The spread or metastasis of tumors from elsewhere in the body to the spine may occur after a cancer has been growing in another part of the body for a long time. Tumors that have spread to the spine usually cause a significant amount of pain. If they are large enough, they may put pressure on the spinal cord, which causes increasing pain and loss of normal functioning in the bowel, bladder, and legs. Metastatic cancer may not be curable, but the treatment goals are usually directed at relief from pain, decompression of the neural elements (removing the pressure on the spinal cord and nerves), and preserving the patient’s quality of life as much as possible. Surgery, chemotherapy, and localized radiation therapy all play a role in reducing the pain associated with cancers that have spread to the spine from other sites.

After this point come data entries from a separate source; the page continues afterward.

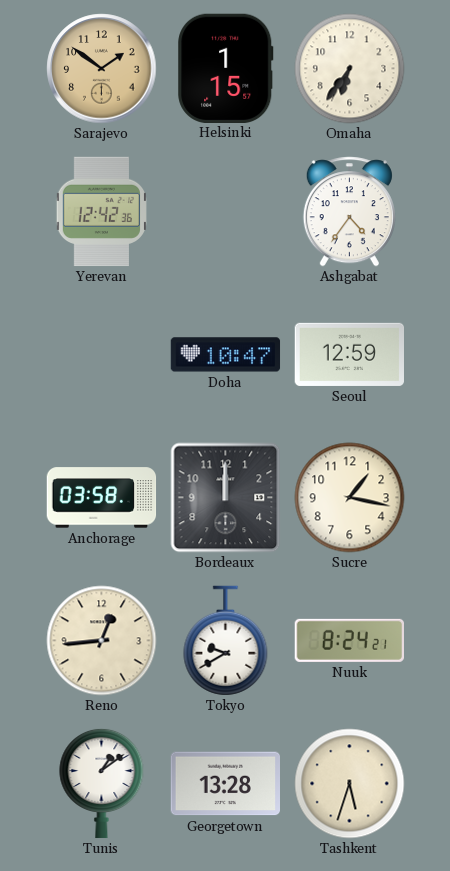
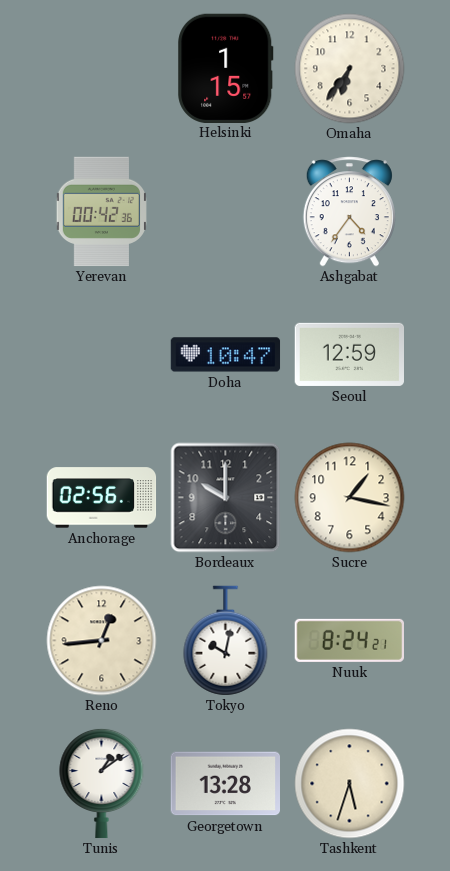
Sarajevo: 1:51 -> none
Yerevan: 12:42 -> 00:42
Anchorage: 03:58 -> 02:56
Bordeaux: 12:00 -> 10:00
Tokyo: 9:40 -> 10:02
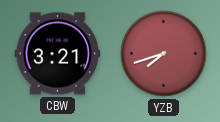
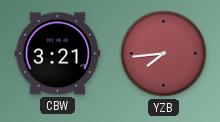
YZB: 7:42 -> 7:44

Myeloma is the most common primary malignant tumor of bone. It typically affects adults greater than 40 years of age. It tends to be generalized, involving multiple bones, but pain and involvement of the spine is the most common presenting complaint. The majority of patients have vertebral involvement while a fewer number have vertebral pain. Treatment is palliative meaning that disease can be controlled, but not completely cured. Chemotherapy is used to control the pain and slow the progression of the disease. Surgery may be required if pathological fractures develop or there is compression of the spinal cord.
Osteosarcoma is the second most common primary malignant tumor of bone. There are two age groups that most often develop this type of cancer. It typically affects adolescents and young adults, with a second peak of incidence in older adults. It is very rare in the spine. Modern advances in imaging, chemotherapy, and surgical treatment of osteosarcoma have significantly improved the 5-year survival to greater than 80 percent. This is an amazing accomplishment, since 20 years ago this disease was almost always fatal.
Leukemia, in its many forms, may present with back or neck pain, which can be caused by the cancer growing in the bone marrow of the vertebral body. However, the more common symptoms of leukemia, such as fevers, fatigue, bruising, excessive bleeding, and anemia are usually noticed well before spine pain occurs.
What Are The Symptoms of a Tumor?
Pain symptoms that may suggest that a tumor or a cancer is responsible for the pain include pain that continues to get worse despite treatment, and that may be associated with other symptoms such as fatigue or weight loss. The pain may be worse at night, and not necessarily be related to level of activity. When associated with neurological symptoms such as loss of bowel and bladder control or pain running down the legs, further evaluation is clearly warranted. Be aware of other physical symptoms, such as lumps and bumps, moles on the skin, and any other findings that might suggest that you have a tumor somewhere else in your body.